Global monitoring system gives DevOps a boost
To address these problems, in 2020, Seven.One Entertainment Group turned to Datadog’s application performance monitoring (APM), real-user monitoring (RUM), and infrastructure monitoring. And for the first time, teams now have 360-degree visibility. “Having infrastructure monitoring, APM, and RUM together in one solution has allowed us to trace the entire user experience, find bottlenecks in the infrastructure, and detect anomalies quickly,” says Pavlo. “And that has helped us to evolve in our DevOps practices, to make DevOps part of our DNA, and deliver better and faster from each show.”
Notably, engineers no longer fear being on call for incident management. “Datadog’s seamless observability has helped our teams adopt DevOps practices and be more secure in being on call.”
Datadog’s durability and its intuitive UI have helped its adoption, according to Pavlo. “The level of adoption from the engineering teams has been phenomenal.”
No more war rooms
Datadog has also been particularly helpful both before and during live interactive shows. Even before these shows are broadcast, Seven.One Entertainment Group can now predict bottleneck points in its infrastructure, so it can make any necessary adjustments ahead of time. And during the shows, Datadog RUM provides live analysis, enabling support teams to verify good performance and address any unforeseen bottlenecks that appear.
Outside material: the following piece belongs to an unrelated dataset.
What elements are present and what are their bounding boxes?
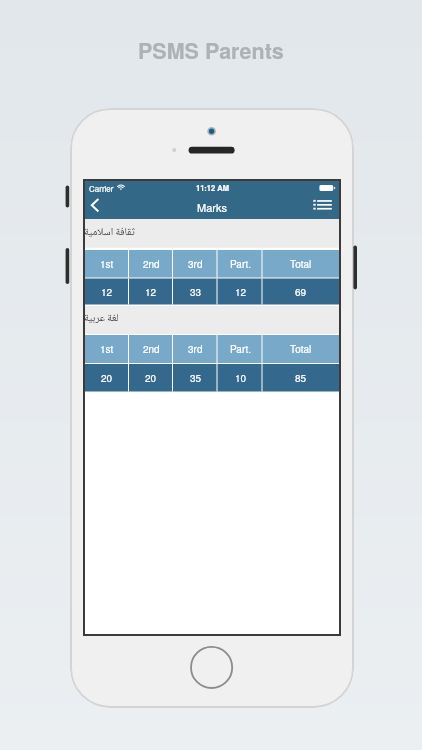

“Even with millions of users, we feel at ease. We know our bottlenecks, and we try to address everything beforehand,” says Pavlo. “It doesn’t require engineering time to attend each show, create war rooms, or work overtime. We don’t have war rooms anymore. Now it’s business as usual. It’s a relief.”
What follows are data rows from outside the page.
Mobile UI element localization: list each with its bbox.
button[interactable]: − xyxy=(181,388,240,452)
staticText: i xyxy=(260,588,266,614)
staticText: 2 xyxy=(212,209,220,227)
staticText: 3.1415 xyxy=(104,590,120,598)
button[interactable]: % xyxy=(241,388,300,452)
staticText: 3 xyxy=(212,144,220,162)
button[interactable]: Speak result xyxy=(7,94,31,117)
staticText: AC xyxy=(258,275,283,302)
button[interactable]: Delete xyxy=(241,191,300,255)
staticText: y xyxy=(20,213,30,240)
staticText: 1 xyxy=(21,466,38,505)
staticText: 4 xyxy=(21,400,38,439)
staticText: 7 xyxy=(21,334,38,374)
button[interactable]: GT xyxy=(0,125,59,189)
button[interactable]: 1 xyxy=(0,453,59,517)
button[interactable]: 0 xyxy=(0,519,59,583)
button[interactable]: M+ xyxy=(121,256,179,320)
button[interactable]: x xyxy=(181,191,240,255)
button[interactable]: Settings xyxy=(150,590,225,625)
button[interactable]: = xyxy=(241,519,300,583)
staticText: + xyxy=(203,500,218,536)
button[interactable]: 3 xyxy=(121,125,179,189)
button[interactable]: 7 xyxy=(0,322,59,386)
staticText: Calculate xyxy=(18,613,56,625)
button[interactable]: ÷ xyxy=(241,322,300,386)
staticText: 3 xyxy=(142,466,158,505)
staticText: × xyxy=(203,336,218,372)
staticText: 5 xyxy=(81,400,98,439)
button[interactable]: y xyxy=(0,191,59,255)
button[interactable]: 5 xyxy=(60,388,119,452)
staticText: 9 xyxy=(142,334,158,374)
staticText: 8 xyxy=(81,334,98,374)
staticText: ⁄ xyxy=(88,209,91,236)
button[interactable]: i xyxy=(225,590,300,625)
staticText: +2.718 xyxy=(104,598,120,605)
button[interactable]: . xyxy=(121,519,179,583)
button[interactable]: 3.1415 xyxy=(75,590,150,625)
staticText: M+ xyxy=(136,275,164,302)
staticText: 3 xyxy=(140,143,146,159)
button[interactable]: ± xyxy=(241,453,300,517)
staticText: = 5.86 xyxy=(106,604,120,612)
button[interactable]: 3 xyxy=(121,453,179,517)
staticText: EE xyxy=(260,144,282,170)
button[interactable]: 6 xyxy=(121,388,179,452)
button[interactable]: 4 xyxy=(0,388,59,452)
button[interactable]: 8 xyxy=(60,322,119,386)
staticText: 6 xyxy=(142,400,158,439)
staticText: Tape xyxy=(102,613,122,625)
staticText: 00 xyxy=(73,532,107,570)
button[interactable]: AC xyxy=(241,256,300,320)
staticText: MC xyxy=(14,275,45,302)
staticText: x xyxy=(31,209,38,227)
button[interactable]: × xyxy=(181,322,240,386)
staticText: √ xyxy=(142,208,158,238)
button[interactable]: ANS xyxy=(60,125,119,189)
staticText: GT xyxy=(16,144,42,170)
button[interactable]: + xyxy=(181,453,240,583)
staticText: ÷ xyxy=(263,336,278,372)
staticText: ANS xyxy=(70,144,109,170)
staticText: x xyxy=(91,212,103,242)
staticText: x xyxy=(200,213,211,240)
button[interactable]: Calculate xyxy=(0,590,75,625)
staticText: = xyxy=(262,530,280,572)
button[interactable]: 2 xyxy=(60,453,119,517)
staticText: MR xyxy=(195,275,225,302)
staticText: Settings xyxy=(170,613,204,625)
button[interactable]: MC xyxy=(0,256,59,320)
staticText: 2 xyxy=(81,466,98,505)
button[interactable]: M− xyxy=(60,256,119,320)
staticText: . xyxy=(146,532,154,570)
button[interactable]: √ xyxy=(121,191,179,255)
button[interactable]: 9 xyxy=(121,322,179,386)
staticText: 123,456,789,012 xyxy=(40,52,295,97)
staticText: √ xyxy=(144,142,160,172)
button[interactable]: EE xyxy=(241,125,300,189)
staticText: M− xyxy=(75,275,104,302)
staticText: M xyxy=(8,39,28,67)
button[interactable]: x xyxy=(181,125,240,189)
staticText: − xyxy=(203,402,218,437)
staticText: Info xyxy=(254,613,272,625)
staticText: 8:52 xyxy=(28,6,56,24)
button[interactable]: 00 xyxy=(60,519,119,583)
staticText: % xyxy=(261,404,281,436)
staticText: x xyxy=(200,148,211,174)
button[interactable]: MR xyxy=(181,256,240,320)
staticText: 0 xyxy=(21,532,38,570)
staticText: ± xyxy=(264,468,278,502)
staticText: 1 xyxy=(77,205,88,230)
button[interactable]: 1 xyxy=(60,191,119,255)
“ We brought in Datadog to try to consolidate our traceability and observability. Now Datadog is our central tool for virtually everything including incident detection, synthetic testing, and now compliance with the latest security features.”
Impressive cost savings
A final, concrete benefit Seven.One Entertainment Group has experienced from using Datadog has been lowered infrastructure costs. “Datadog has allowed us to be more efficient with our budgeting because now we can set up exactly what we need, and we pay only for what we consume and not some magic number,” says Pavlo. In fact, the company was able to reduce its costs by 78% just from adopting Datadog APM alone.
From DevOps to DevSecOps
Looking to the future, Pavlo expects Seven.One Entertainment Group to lean more on Datadog for visibility into security weaknesses. Security is particularly important for publicly broadcast TV because hacks, mishaps, and inappropriate content can affect so many users. For this reason, Seven.One Entertainment Group plans to use Datadog to help improve collaboration with security teams. “We are really happy with Datadog’s new security features, which allow us to run threat detection on our infrastructure and analyze different threat signals. It is helping us get to the next step of adopting DevSecOps practices,” says Pavlo.
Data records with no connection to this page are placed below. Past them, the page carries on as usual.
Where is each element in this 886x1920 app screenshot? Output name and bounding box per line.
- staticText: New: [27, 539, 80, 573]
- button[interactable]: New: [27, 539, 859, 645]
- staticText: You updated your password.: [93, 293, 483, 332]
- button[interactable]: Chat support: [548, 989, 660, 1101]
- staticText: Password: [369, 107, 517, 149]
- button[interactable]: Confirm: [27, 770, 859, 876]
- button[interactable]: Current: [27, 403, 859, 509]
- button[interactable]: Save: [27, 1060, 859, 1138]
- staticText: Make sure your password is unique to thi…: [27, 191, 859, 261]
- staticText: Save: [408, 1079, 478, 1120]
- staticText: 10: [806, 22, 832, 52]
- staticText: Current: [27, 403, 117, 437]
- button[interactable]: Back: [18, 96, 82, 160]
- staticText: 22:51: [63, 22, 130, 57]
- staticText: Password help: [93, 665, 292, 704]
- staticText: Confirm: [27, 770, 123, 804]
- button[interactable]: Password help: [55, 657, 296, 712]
Datadog unlocked the door to a DevOps culture
The adoption of DevOps practices has been the greatest benefit of Datadog, according to Pavlo. “Datadog’s traceability, durability, and intuitive UI have really helped us adopt the DevOps mindset. My development teams love it. It’s helped to improve our business, get ahead of what’s happening, and spot potential issues before they occur.”
And as a business partner, Pavlo gives Datadog high marks. “To succeed in a highly competitive market, you need to have the right partners. I’ve never had such service from other companies on the market, so well done by Datadog. Awesome.”